Your objective: Nothing but an exact repetition of the listing should be returned.

Data provided:
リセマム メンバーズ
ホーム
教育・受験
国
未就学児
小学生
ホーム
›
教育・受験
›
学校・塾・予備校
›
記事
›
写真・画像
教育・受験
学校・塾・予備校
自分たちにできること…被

Your solution:
リセマム メンバーズ
ホーム
教育・受験
国
未就学児
小学生
ホーム
›
教育・受験
›
学校・塾・予備校
›
記事
›
写真・画像
教育・受験
学校・塾・予備校
自分たちにできること…被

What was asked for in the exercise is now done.